Board member Cecelia Tallchief asked if a business plan was available for a mobile clinic unit. Shaw said “there’s no real statistics I could get from another tribe,” but noted he toured the Chickasaw Nation’s health operations, which includes a portable clinic that’s been “helpful to them” especially for health screening purposes.

Shaw said he preferred the idea of using a mobile clinic for more purposes such as child vaccinations, pediatric visits and outreach uses.

The cost of a mobile clinic unit varies by size, model and number of features added to the vehicle. For example, according to La Boit Specialty Vehicles website, a well-equipped medical vehicle unit can range $175,000 to $350,000 depending on options and features added.

Board chairman Dr. Patrick Tinker also reviewed the Chickasaw mobile clinic information and noted the tribe’s mobile clinic is used 2-3 days per week and it’s also parked at the tribe’s senior housing. “That shorter distance would be helpful” for elderly and disabled residents, Tinker said.

Chris Walker, a healthcare consultant for the board, referred back to a strategic plan developed for the Osage health system where patients were asked healthcare-related survey questions. “There was a question that was generally asking about access points to care and there was a large group that identified they would travel a shorter distance to be seen by a nurse practitioner than drive further to be seen by a doctor and this benchmark was 15-30 miles. So, if you’re in the community with (the patients) then you’re really improving access,” Walker said.

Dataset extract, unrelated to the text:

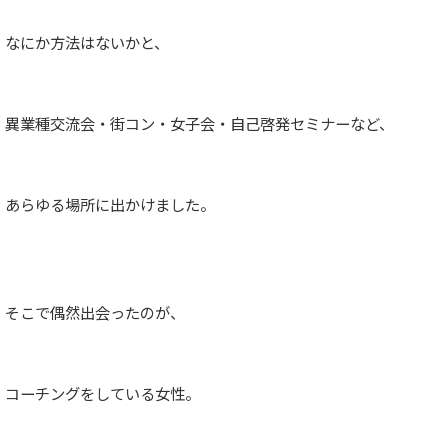
なにか方法はないかと、
異業種交流会・街コン・女子会・自己啓発セミナーなど、
あらゆる場所に出かけました。
そこで偶然出会ったのが、
コーチングをしている女性。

After discussion, Shaw asked if the board would make a motion to purchase the mobile clinic unit or what are the board’s wishes on proceeding on the topic.

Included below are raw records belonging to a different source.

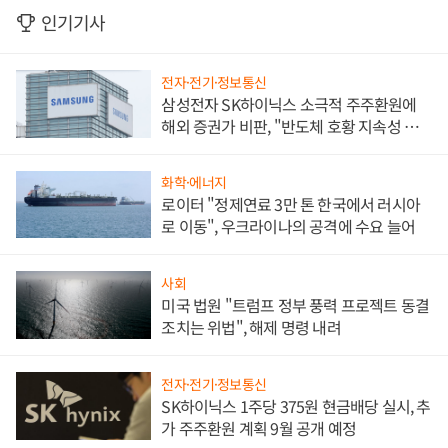
인기기사
전자·전기·정보통신
삼성전자 SK하이닉스 소극적 주주환원에
해외 증권가 비판, "반도체 호황 지속성 의
문"
화학·에너지
로이터 "정제연료 3만 톤 한국에서 러시아
로 이동", 우크라이나의 공격에 수요 늘어
사회
미국 법원 "트럼프 정부 풍력 프로젝트 동결
조치는 위법", 해제 명령 내려
전자·전기·정보통신
SK하이닉스 1주당 375원 현금배당 실시, 추
가 주주환원 계획 9월 공개 예정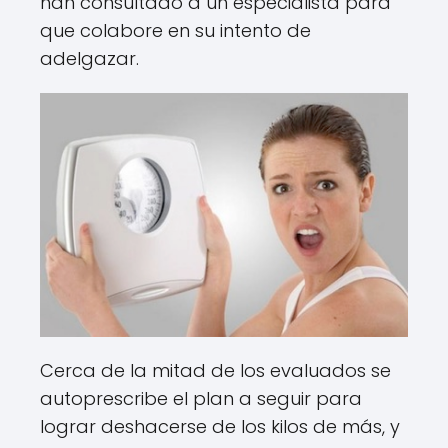
han consultado a un especialista para
que colabore en su intento de
adelgazar.
Cerca de la mitad de los evaluados se
autoprescribe el plan a seguir para
lograr deshacerse de los kilos de más, y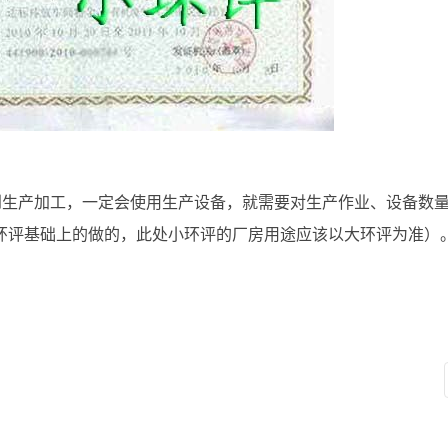
到生产加工，一定会使用生产设备，就需要对生产作业、设备数
环评基础上的做的，此处小环评的厂房用途应该以大环评为准）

Tallchief said she was not ready to make a decision pending more data and information on the matter.

Board member Michael Bristow asked Shaw what the timetable looks like for purchasing the mobile clinic and launching the unit to visit patients. Shaw said the mobile clinic purchase (once a board motion is approved) needs to go through the Nation’s procurement process to take bids, which could be a two-month duration and “once it’s purchased, it’s already outfitted as a medical clinic, custom-made and I’d say within 30 days after purchase.”

Tinker said, “I think if our (clinic) administration can put together a business plan” showing costs, advantages/ disadvantages, expected patient visits and projected revenue generation, the board can continue considering the mobile clinic idea at the next meeting.

The ON Health Authority Board meets regularly on the third Thursday of each month.